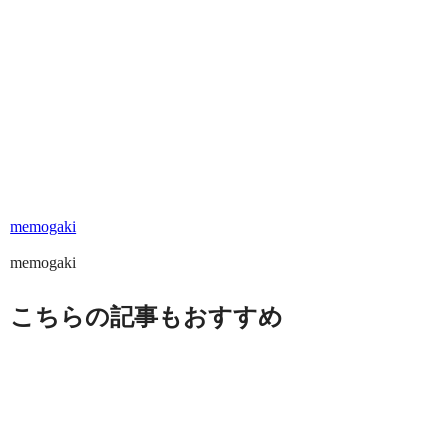
memogaki
memogaki
こちらの記事もおすすめ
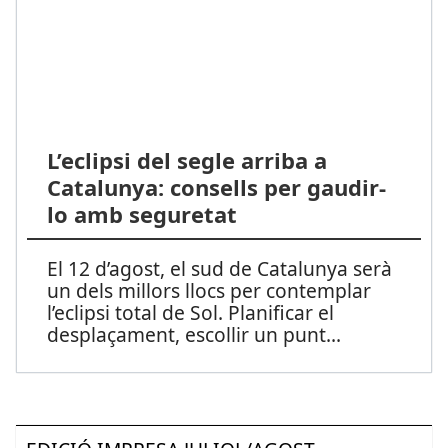
L’eclipsi del segle arriba a
Catalunya: consells per gaudir-
lo amb seguretat
El 12 d’agost, el sud de Catalunya serà
un dels millors llocs per contemplar
l’eclipsi total de Sol. Planificar el
desplaçament, escollir un punt
...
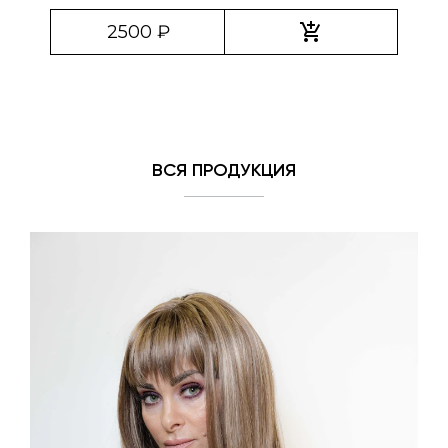
add_shopping_cart
2500 ₽
ВСЯ ПРОДУКЦИЯ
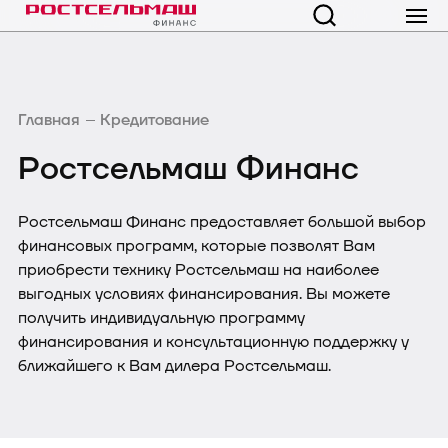
Главная
Кредитование
Ростсельмаш Финанс
Ростсельмаш Финанс предоставляет большой выбор
финансовых программ, которые позволят Вам
приобрести технику Ростсельмаш на наиболее
выгодных условиях финансирования. Вы можете
получить индивидуальную программу
финансирования и консультационную поддержку у
ближайшего к Вам дилера Ростсельмаш.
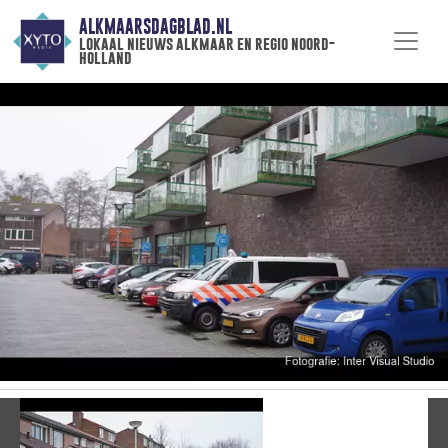
ALKMAARSDAGBLAD.NL
lokaal nieuws alkmaar en regio noord-
holland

---

**EXERCISE BRIEF:** Would you please print only the lines running from the one with "финансовых программ, которые позволят Вам" to the final line of the entries above, exactly as written and without pictures?

**COMPLETED EXERCISE:**
финансовых программ, которые позволят Вам
приобрести технику Ростсельмаш на наиболее
выгодных условиях финансирования. Вы можете
получить индивидуальную программу
финансирования и консультационную поддержку у
ближайшего к Вам дилера Ростсельмаш.
ALKMAARSDAGBLAD.NL
lokaal nieuws alkmaar en regio noord-
holland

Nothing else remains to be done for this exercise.